Why are you trying to deal with closed-loop poles? Nyquist is strictly an open-loop stability criterion. G(s) is the open-loop transfer function.jaus tail said:
Nyquist criteria says encirclement of -1 + j0 is number of open loop poles - series of characteristic equation.rude man said:
What do you mean by "series of characteristic equation"?jaus tail said:
OK. I have to admit I don't know on what basis the solution to ex. 39 is given.jaus tail said:
Nyquist Criteria Stability is a mathematical concept used to analyze the stability of a system. It is based on the Nyquist plot, which represents the frequency response of a system in the complex plane. This criteria is commonly used in control systems engineering to determine if a system is stable or not.
Nyquist Criteria Stability works by plotting the transfer function of a system in the complex plane and analyzing the shape and behavior of the Nyquist plot. It takes into account both the magnitude and phase response of a system to determine its stability.
A Nyquist plot can tell us if a system is stable, marginally stable, or unstable. A stable system will have all of its poles located in the left half of the complex plane, while an unstable system will have at least one pole located in the right half. A marginally stable system will have a pole located on the imaginary axis.

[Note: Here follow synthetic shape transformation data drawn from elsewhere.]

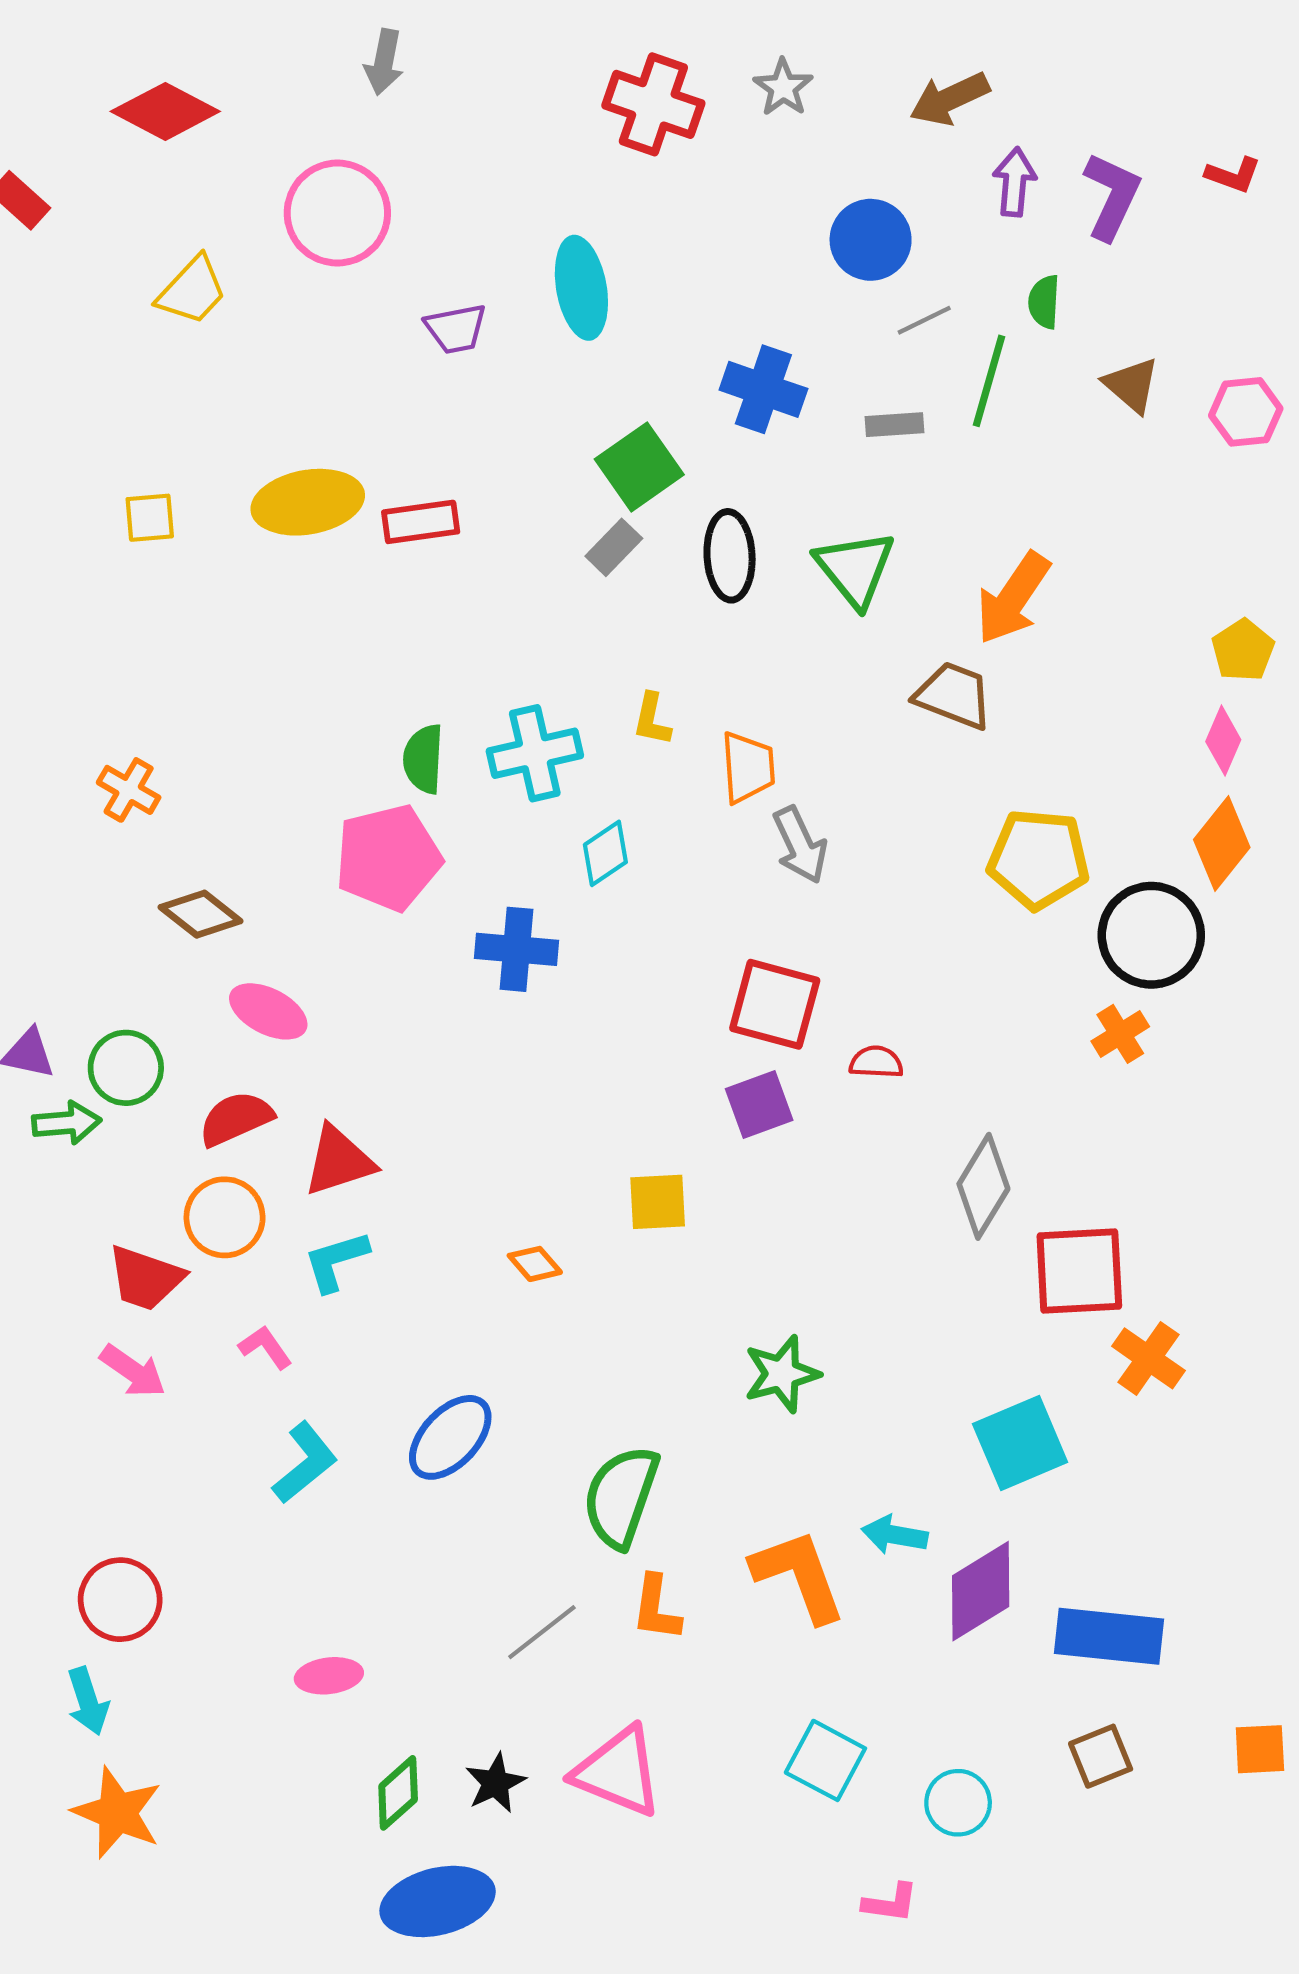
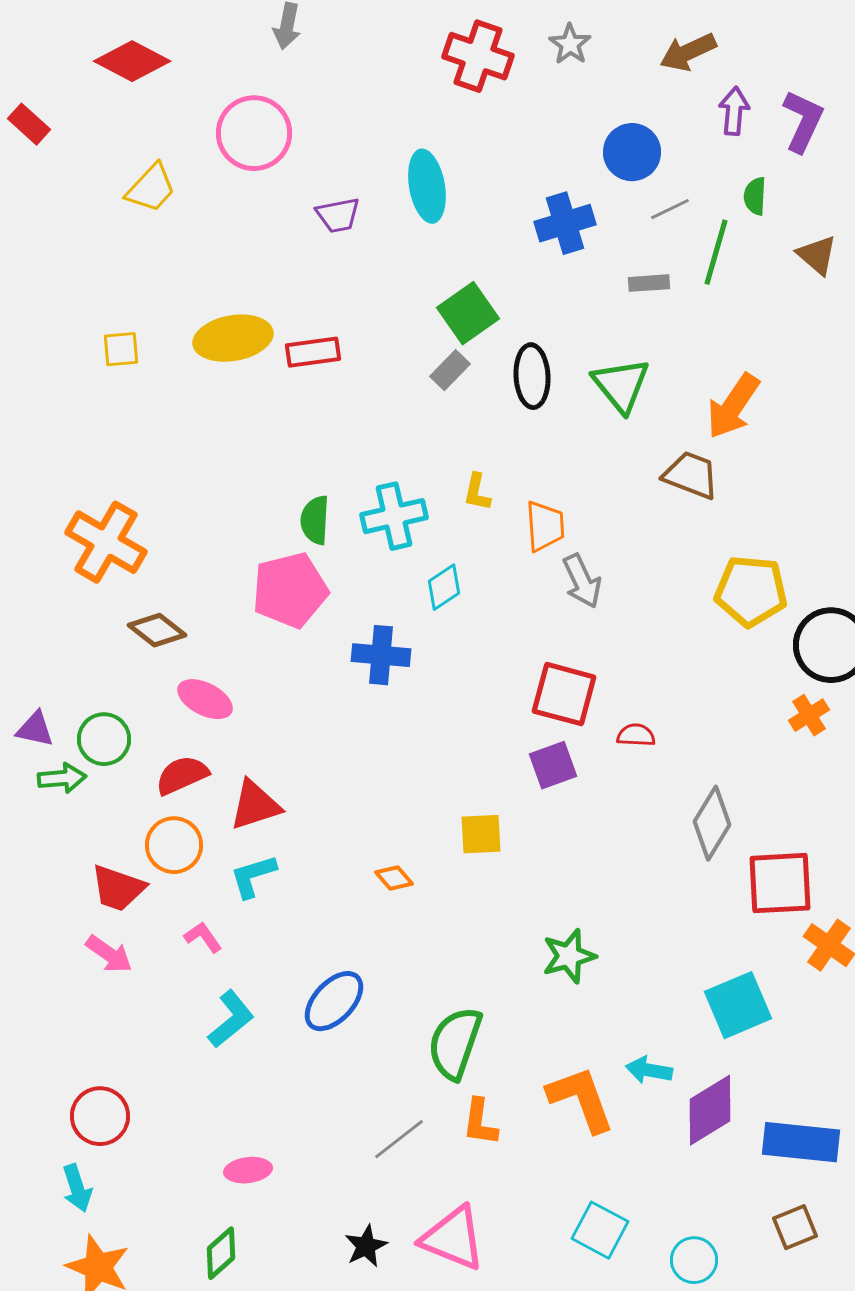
blue cross: (763, 389) -> (565, 223), moved, turned -36
orange cross: (129, 790) -> (106, 542), size x1.8
green diamond: (398, 1793) -> (221, 1253), moved

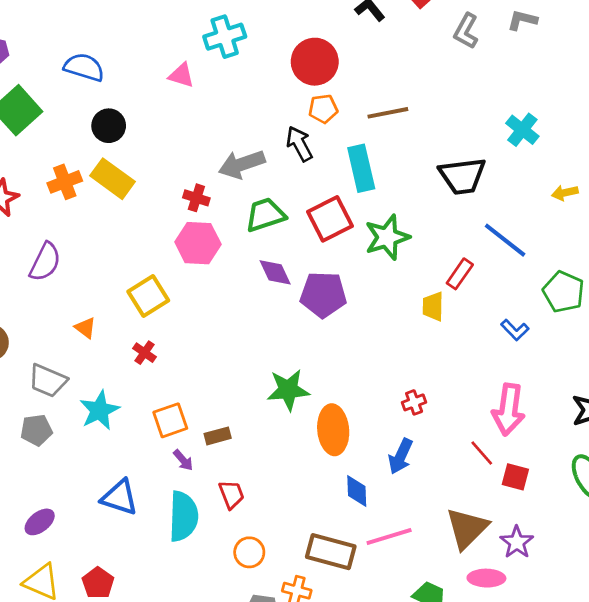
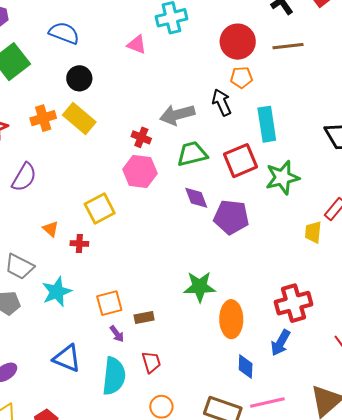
brown line: (388, 113) -> (288, 46), moved
red cross: (145, 353) -> (79, 244), moved, turned -36
red cross: (414, 402) -> (294, 303), size x2.0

Nyquist Criteria Stability is commonly used in the design and analysis of control systems, such as in aircraft autopilot systems, industrial robots, and electronic circuits. It allows engineers to predict the stability of a system before it is implemented, and make adjustments to improve its stability if necessary.
Yes, there are some limitations to Nyquist Criteria Stability. It assumes a linear and time-invariant system, and may not be applicable to systems with nonlinear or time-varying characteristics. It also does not take into account external disturbances or uncertainties in the system, which can affect its stability.